Data records section start

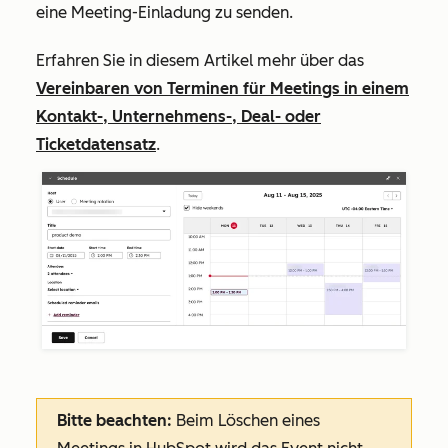
eine Meeting-Einladung zu senden.
Erfahren Sie in diesem Artikel mehr über das
Vereinbaren von Terminen für Meetings in einem
Kontakt-, Unternehmens-, Deal- oder
Ticketdatensatz
.
Bitte beachten:
Beim Löschen eines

Data records section end

Exercise instructions »
Give the data back exactly, omitting all pictures.

The completed task »
eine Meeting-Einladung zu senden.
Erfahren Sie in diesem Artikel mehr über das
Vereinbaren von Terminen für Meetings in einem
Kontakt-, Unternehmens-, Deal- oder
Ticketdatensatz
.
Bitte beachten:
Beim Löschen eines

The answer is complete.